We just made watching Intervention into a drinking game. We drink everytime someone does drungs.
I cannot believe you needed a note to remind yourself to ask me about the fourteen sleeping Mexicans.
Everything smells like syrup. But I guess that's better than last time when everything smelled like beer.
She has a facebook friends list called oops. theres 33 people in it. she said its all the guys she regrets fucking.

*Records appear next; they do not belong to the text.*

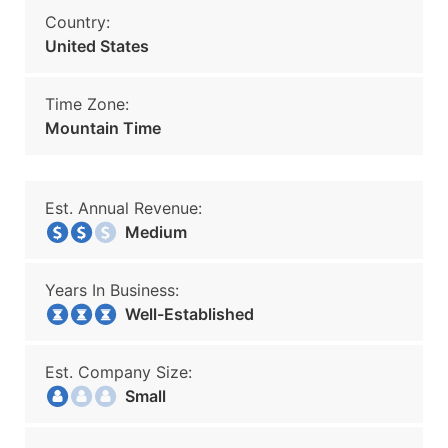
Country:
United States
Time Zone:
Mountain Time
Est. Annual Revenue:
Medium
Years In Business:
Well-Established
Est. Company Size:
Small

Restaurants Roasting People Who Gave Them Negative Yelp Reviews (25 Pics)
Just blew my age on the breathalyzer. I also have 8 stitches in my head. So worth a .22 though. All time record.
I've carried my liver for over 24 years. If it can't carry me for the next 24 hours than it deserves to be damaged.
id one day like to live in a world full of emotionless and wonderfully fullfilling sex...
WHY DO I KEEP FINDING CHICKEN THROUGHOUT THE HOUSE? GET YOUR ASS HOME NOW!
We got a lap dance! I touched a boob!
Woman Posts Harassing DMs From Creep Online, Now He’s Upset Because People Told His Mom
Plus who wants to live somewhere tom jerked off? No one.
He's gonna do me a solid for doing her a solid. It's like pay it foward. But with sex.
I was just going for a one night stand and now I'm at breakfast with his entire family.
he woke up this morning, drunk as fuck, butt ass naked, and he had left grandmas gun on the counter and doesn't know why.
Are you missing a tooth after last night? Because I found one in my coat pocket...along with what smells like dried jäger and a package of deer jerky.
Uh not that I recall.
Oh wait nvm. It's mine. Yeup, definitely my tooth.
Lies! You took my virginity, and now my cigarettes!